The Matiss-2 experiment was placed in Europe’s space laboratory Columbus for just under a year collecting dust and bacteria. Researchers will now analyse the surfaces to see which materials are least hospitable to unwanted bacteria – focusing on materials that expel water.
Everybody knows a clean house is a healthy place to live, but what if you live on the International Space Station? Air and water are constantly recycled and waste can only be removed when a spacecraft departs for Earth every few months. For the six astronauts living in humanity’s habitat in space, keeping the Station clean is an important part of their life to avoid bacteria and fungus. Every Saturday is cleaning day, when the whole crew wipe surfaces, vacuum and collect waste.
The Matiss experiment is investigating antibacterial properties of materials in space to see if future spacecraft could be made easier to clean.
The experiment consists of plaques placed in the European Columbus laboratory and leave for at least three months. France’s CNES space agency, in collaboration with the ENS University of Lyon, research institute CEA Tech - LETI and construction company Saint-Gobain, selected five advanced materials that could stop bacteria from settling and growing on the surface. A sixth element, made of glass, is used as control material.

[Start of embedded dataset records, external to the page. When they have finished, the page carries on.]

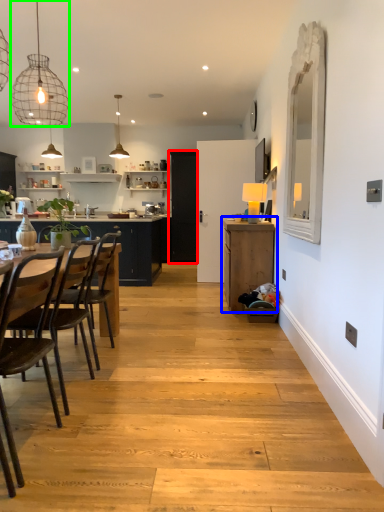 Question: Which object is the farthest from glass door (highlighted by a red box)? Choose among these: cabinetry (highlighted by a blue box) or light fixture (highlighted by a green box).

Choices:
 (A) cabinetry
 (B) light fixture

Answer: (A) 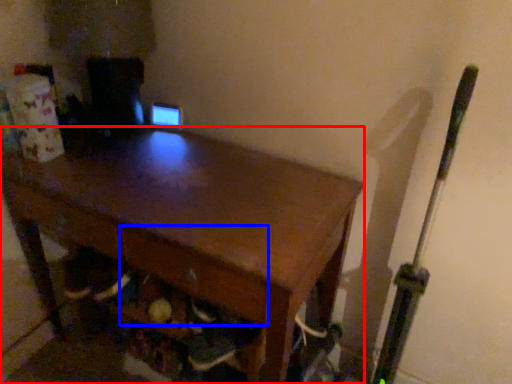 Question: Which point is further to the camera, desk (highlighted by a red box) or drawer (highlighted by a blue box)?

Choices:
 (A) desk
 (B) drawer

Answer: (B) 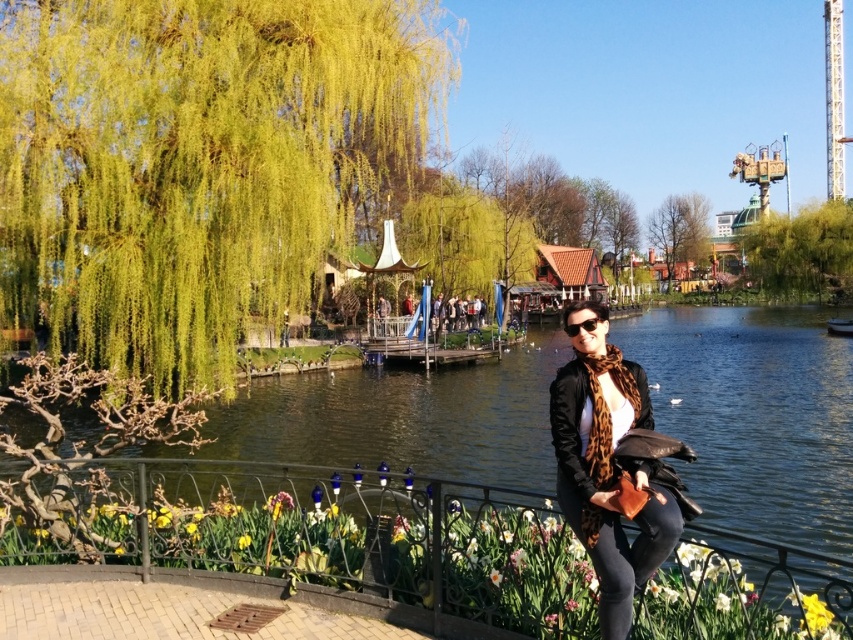 You are a photographer planning to capture a wide shot of the green leafy willow at upper left and the yellow matte flower at center. Given that your camera has a maximum focus range of 30 meters, will you be able to capture both subjects in focus simultaneously?

The green leafy willow at upper left is 30.17 meters from the yellow matte flower at center, which exceeds the camera maximum focus range of 30 meters. Therefore, you cannot capture both subjects in focus simultaneously.

You are a photographer trying to capture the green leafy willow at upper left and the yellow matte flower at center in a single shot. Which object will occupy more space in the photo?

The green leafy willow at upper left will occupy more space in the photo because its width is larger than the yellow matte flower at center.

You are a photographer trying to capture a shot of both the green leafy willow at upper left and the yellow matte flower at center. Which object should you focus on first to ensure it appears sharp in the photo?

You should focus on the green leafy willow at upper left first because it is closer to you than the yellow matte flower at center, so it will be in focus first. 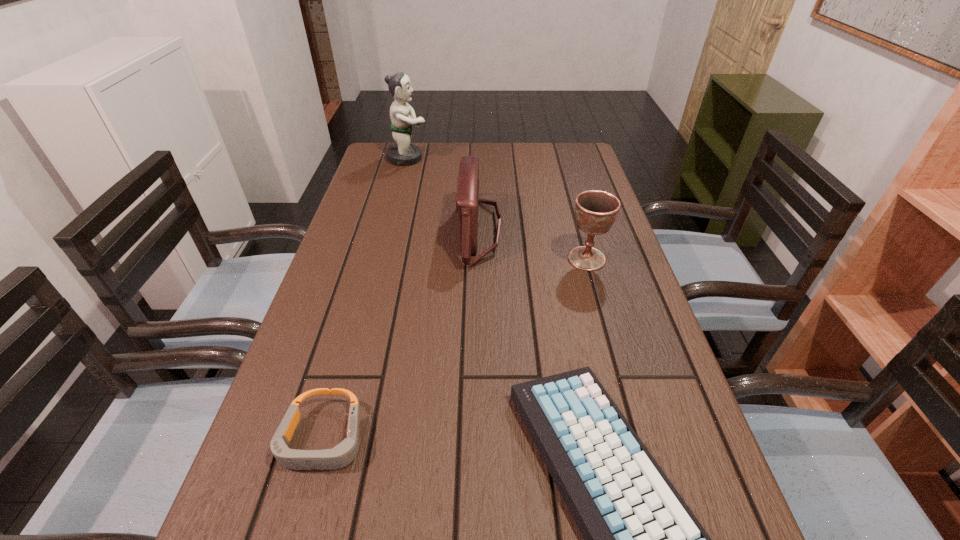 Locate an element on the screen. Image resolution: width=960 pixels, height=540 pixels. free location that satisfies the following two spatial constraints: 1. on the front-facing side of the chalice; 2. on the right side of the farthest object is located at coordinates click(381, 259).

I want to click on vacant space that satisfies the following two spatial constraints: 1. on the front-facing side of the figurine; 2. on the front and back of the goggles, so click(334, 439).

The height and width of the screenshot is (540, 960). I want to click on blank area in the image that satisfies the following two spatial constraints: 1. on the front-facing side of the figurine; 2. on the front and back of the goggles, so click(x=334, y=439).

At what (x,y) coordinates should I click in order to perform the action: click on free space that satisfies the following two spatial constraints: 1. on the front flap of the shoulder bag; 2. on the right side of the chalice. Please return your answer as a coordinate pair (x, y). This screenshot has height=540, width=960. Looking at the image, I should click on (480, 259).

At what (x,y) coordinates should I click in order to perform the action: click on free space that satisfies the following two spatial constraints: 1. on the front-facing side of the chalice; 2. on the left side of the tallest object. Please return your answer as a coordinate pair (x, y). This screenshot has height=540, width=960. Looking at the image, I should click on (381, 259). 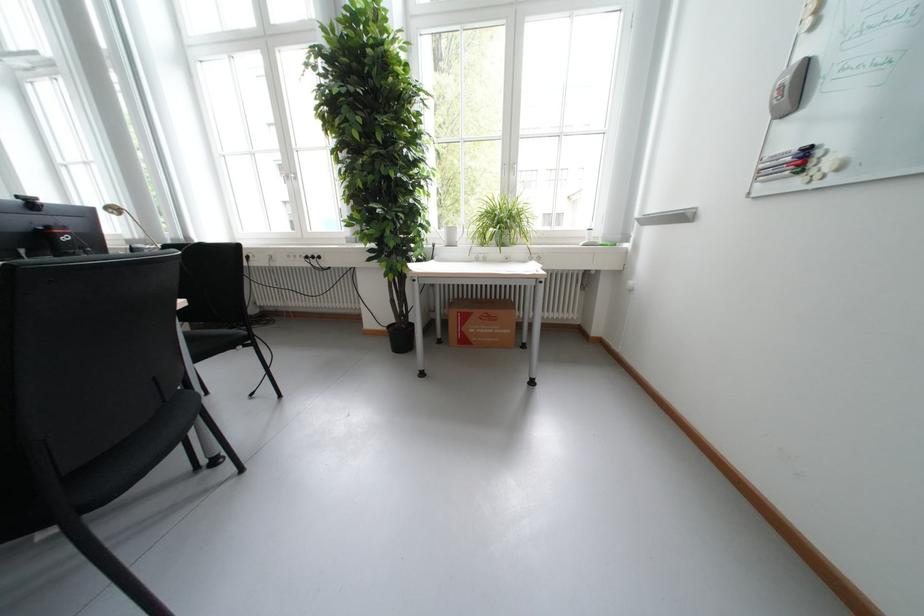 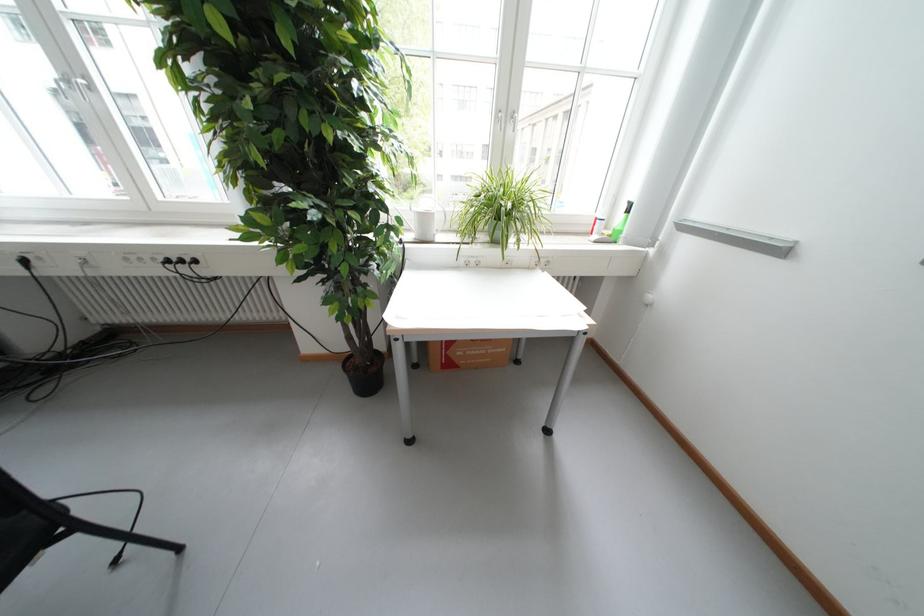 In the second image, find the point that corresponds to the point at 475,342 in the first image.

(458, 366) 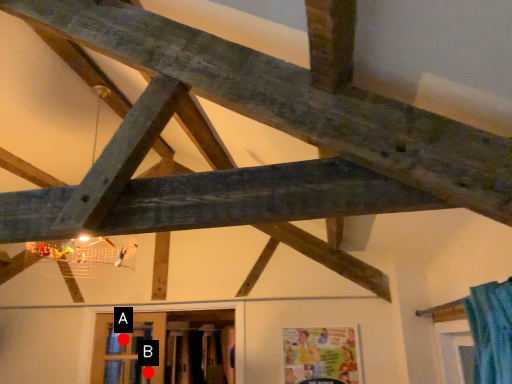 Question: Two points are circled on the image, labeled by A and B beside each circle. Which of the following is the closest to the observer?

Choices:
 (A) A is closer
 (B) B is closer

Answer: (B) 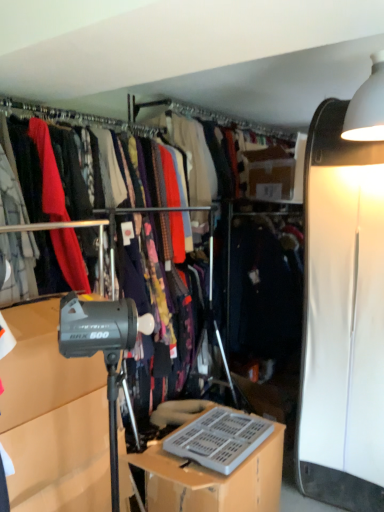 This screenshot has height=512, width=384. Find the location of `gray plastic keyboard at lower center`. gray plastic keyboard at lower center is located at coordinates (215, 464).

The image size is (384, 512). What do you see at coordinates (215, 464) in the screenshot? I see `gray plastic keyboard at lower center` at bounding box center [215, 464].

What is the approximate width of gray plastic keyboard at lower center?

The materials are a diverse mix of advanced technology – from self-assembly monolayers and green polymers to ceramic polymers and water-repellent hybrid silica. The smart materials should stop bacteria from sticking to the surface and growing, effectively making them easier to clean and more hygienic – but which one works best?
The units are open on the sides to let air flow naturally through and collect any bacteria floating past.
The Matiss-2 experiment returned to Earth for analysis on 27 August 2019 inside a Dragon spacecraft.